Contrairement à la majorité, la juge Côté a indiqué que la capacité de M. Yared à déterminer qui était bénéficiaire ainsi que ce que peuvent obtenir ces derniers de la fiducie découlait de son pouvoir de fiduciaire. Celui-ci était assujetti à des obligations fiduciaires et non à des droits au sens de l’article 415 C.c.Q. Seuls les droits à titre de bénéficiaire ou les droits découlant d’une convention d’utilisation d’un bien en fiducie sont des « droits qui en confèrent l’usage » dans le contexte de l’article 415 C.c.Q. Selon la juge Côté, si la résidence faisait partie du patrimoine familial, elle aurait été incluse à parts égales entre les parties, soit Mme Yared et M. Karam, en vertu d’un droit tacite existant entre eux et les fiduciaires. Si la résidence n’était pas incluse au patrimoine familial, elle appartiendrait alors en tout à Mme Yared uniquement puisqu’elle était bénéficiaire alors que M. Yared ne l’était pas.

Malheureusement, la saga de cette famille n’a pas encore pris fin, car beaucoup de questions contestables ou litigieuses subsistent, notamment, la manière dont la succession de Mme Yared doit récupérer la créance faisant maintenant partie de la succession et comment va procéder M. Karam qui n’a aucun droit sur les actifs de la fiducie pour satisfaire ladite réclamation. Par ailleurs, il pourrait exercer son pouvoir pour se désigner comme bénéficiaire, ce qui risque d’être contesté. Par conséquent, les enfants pourraient, dans les faits, recevoir 150 % de la valeur de la résidence, ce à quoi ils n’auraient pas eu droit si la résidence avait appartenu à M. Karam. Ceci est dû au fait qu’ils sont les seuls héritiers de la succession de Mme Yared qui a un droit sur le patrimoine familial contre M. Karam (50 %) et qu’ils sont les seuls bénéficiaires de la fiducie qui possède la résidence (100 %).

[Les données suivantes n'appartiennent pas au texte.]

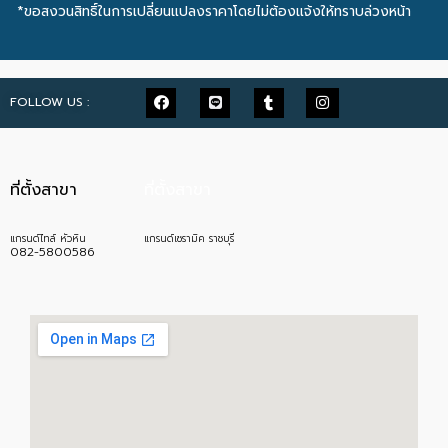
*ขอสงวนสิทธิ์ในการเปลี่ยนแปลงราคาโดยไม่ต้องแจ้งให้ทราบล่วงหน้า
FOLLOW US :
ที่ตั้งสาขา
ที่ตั้งสาขา
แกรนด์ไทล์ หัวหิน
แกรนด์เซรามิค ราชบุรี
082-5800586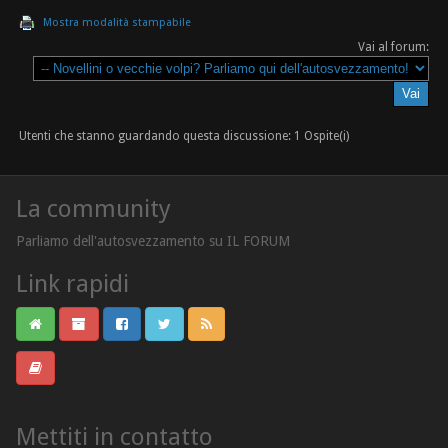
Mostra modalità stampabile
Vai al forum:
Utenti che stanno guardando questa discussione: 1 Ospite(i)
La community
Parliamo dell'autosvezzamento su IL FORUM
Link rapidi
Mettiti in contatto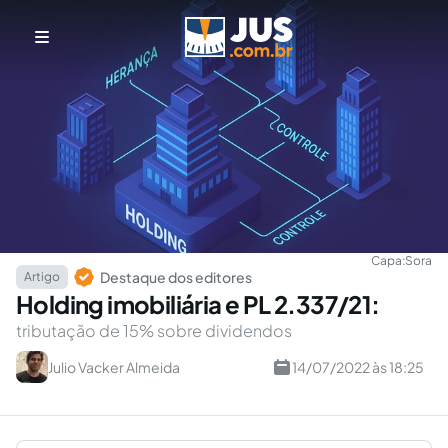
Capa:
Sora
Destaque dos editores
Artigo
Holding imobiliária e PL 2.337/21:
tributação de 15% sobre dividendos
Julio Vacker Almeida
14/07/2022 às 18:25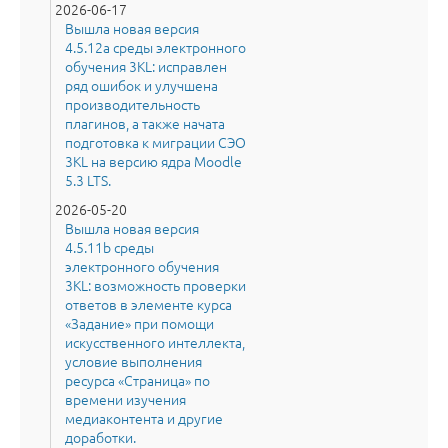
2026-06-17
Вышла новая версия
4.5.12a среды электронного
обучения 3KL: исправлен
ряд ошибок и улучшена
производительность
плагинов, а также начата
подготовка к миграции СЭО
3KL на версию ядра Moodle
5.3 LTS.
2026-05-20
Вышла новая версия
4.5.11b среды
электронного обучения
3KL: возможность проверки
ответов в элементе курса
«Задание» при помощи
искусственного интеллекта,
условие выполнения
ресурса «Страница» по
времени изучения
медиаконтента и другие
доработки.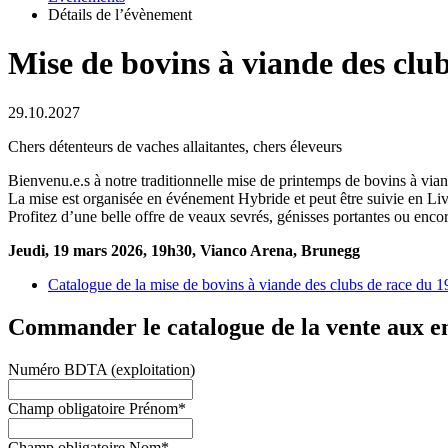
Détails de l’évènement
Mise de bovins à viande des clu
29.10.2027
Chers détenteurs de vaches allaitantes, chers éleveurs
Bienvenu.e.s à notre traditionnelle mise de printemps de bovins à vian
La mise est organisée en événement Hybride et peut être suivie en Live
Profitez d’une belle offre de veaux sevrés, génisses portantes ou encor
Jeudi, 19 mars 2026, 19h30, Vianco Arena, Brunegg
Catalogue de la mise de bovins à viande des clubs de race du 
Commander le catalogue de la vente aux en
Numéro BDTA (exploitation)
Champ obligatoire
Prénom
*
Champ obligatoire
Nom
*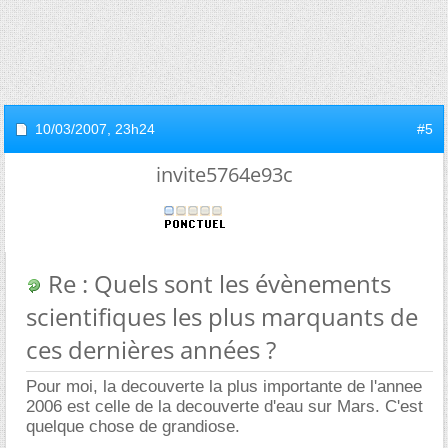
10/03/2007,
23h24
#5
invite5764e93c
Re : Quels sont les évènements
scientifiques les plus marquants de
ces dernières années ?
Pour moi, la decouverte la plus importante de l'annee
2006 est celle de la decouverte d'eau sur Mars. C'est
quelque chose de grandiose.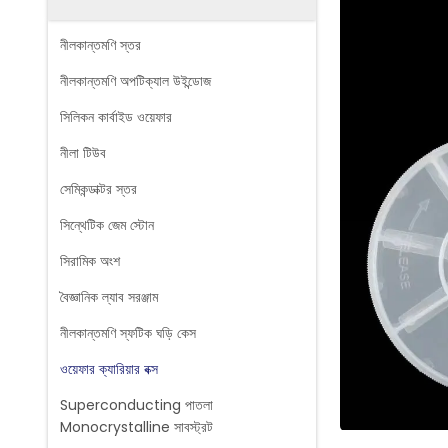
নীলকান্তমণি স্তর
নীলকান্তমণি অপটিক্যাল উইন্ডোজ
সিলিকন কার্বাইড ওয়েফার
নীলা টিউব
সেমিকন্ডাক্টর স্তর
সিন্থেটিক জেম স্টোন
সিরামিক অংশ
বৈজ্ঞানিক ল্যাব সরঞ্জাম
নীলকান্তমণি স্ফটিক ঘড়ি কেস
ওয়েফার ক্যারিয়ার বক্স
Superconducting পাতলা
Monocrystalline সাবস্ট্রট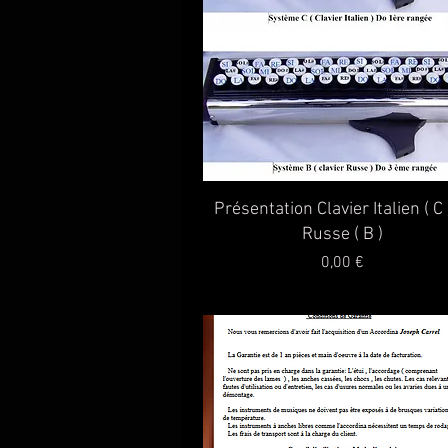
Aperçu rapide
Présentation Clavier Italien ( C 
Russe ( B )
Prix
0,00 €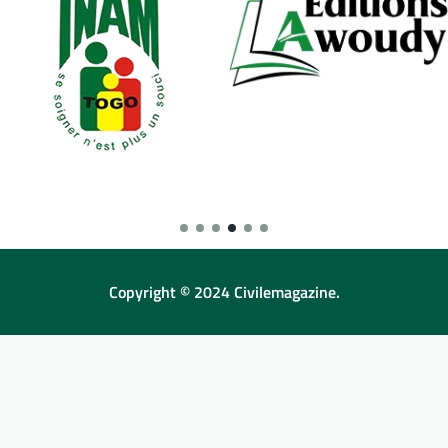
Copyright © 2024 Civilemagazine.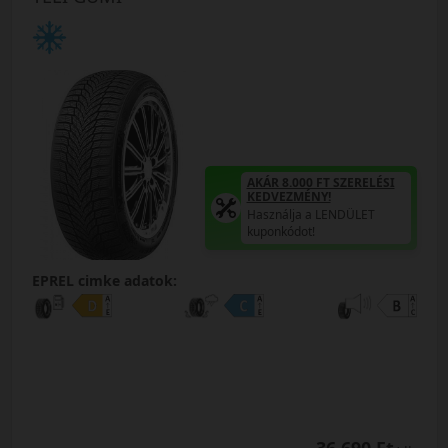
AKÁR 8.000 FT SZERELÉSI
KEDVEZMÉNY!
Használja a LENDÜLET
kuponkódot!
EPREL cimke adatok:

Le jugement de la majorité laisse également ouverte la question à savoir dans quel contexte les pouvoirs d’un fiduciaire peuvent être dilués de manière à ne plus être qualifiés de « droits qui en confèrent l’usage ». L’accent mis par la majorité sur les pouvoirs du fiduciaire plutôt que sur les droits d’un bénéficiaire permettra sans aucun doute la mise en place de modalités de protection d’actifs empêchant l’application du patrimoine familial et des autres droits matrimoniaux.